There was in my youth, as now, a vast and diverse system of shlichim, sponsored by a variety of organizations with sometimes disparate goals and ideals. But they all overlapped in their aim and methods: Israelis cycled in and out of our communities, breathing their enthusiasm for Israel into us, inspiring and inspiriting us with love for that distant land. They secured our affective support, loyalty, identification, donations and, often, a commitment to one day move to Israel, to become part of this great Jewish nation that sent us these young men. (I only knew male shlichim. Perhaps there were also women – shlichot?)
All that work, all that infrastructure, created a web of communities with deep affective and intergenerational ties to the Land and – for a long time -- unflinching support for Israel and its security ‘needs’. We learned a lot about Israel, but we hardly heard anything about displacement, occupation, Palestinian refugees. When we did hear something, it was said their crisis was manufactured by the unwillingness of other Arab countries to take them in and that they had left voluntarily, in any case. Not “our” concern. Israel was always precarious, we learned, but it had a promising virility (personified for us, tween girls, by all those male shlichim in their 20’s and 30’s), and a will to survive. We learned that we needed Israel and that it needed us. (Well, “she” needed us, is what we were actually told). We were both surrounded by enemies, after all: Israel by hostile Arab nations, and we by a pervasive anti-semitism that may have gone underground since Nazism but was always waiting to spring back up. Sharing a precarious existence, we were told again and again, we had only ourselves to count on and we needed each other to survive.

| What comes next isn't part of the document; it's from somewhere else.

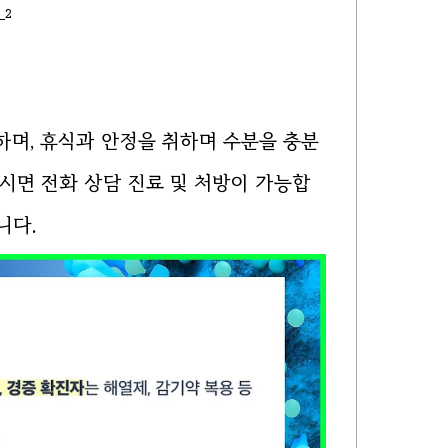
_2
하며, 휴식과 안정을 취하며 수분을 충분
시면 전화 상담 진료 및 처방이 가능합
니다.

The shlichim were just one part of a vast array of messagings and messengers that impressed us into the fate of the struggling Jewish democracy in the Middle East. In my middle school context, no one entertained the thought of a possible conflict between those terms – Jewish, ethno-national state and a democratic state. I had to go to college for that thought to become a thinkable thought.
Why do I suddenly recall all this now? Because the affective machinery has malfunctioned. Affect has a life of its own. Once installed, it does not always obey the law, norms and customs to which some try to harness it. Even corporeal lessons can have a variety of impacts. Being made to stand alone in front of a classroom can return a child to the fold. But it can also habituate children to stand alone in front of others when situations call for it. That very devotion to the “Land,” cultivated with such care and detail in my own youth, is what forces many of us to stand apart now, to recoil and protest. As families do when confronted with violence committed by one of their own, we members of the cultivated Jewish diaspora now find ourselves split into two: loyal members of the fold and shocked critics. And we look uncomprehendingly at each other. This is not something new. It has been going on for over thirty years, for me. For some more; for others less.
What I have described here is just a piece of the puzzle. It explains why some of us criticize, confront, protest, and boycott in particular in response to what is done by Israel because (even if we have not been to Israel for decades, or never at all) we know, we know – because we were taught so well – that all of this IS being done in our name. We know, because as children we licked those tree stamps onto those sheets of paper every year for tu b’shevat and I, anyway, can still taste them.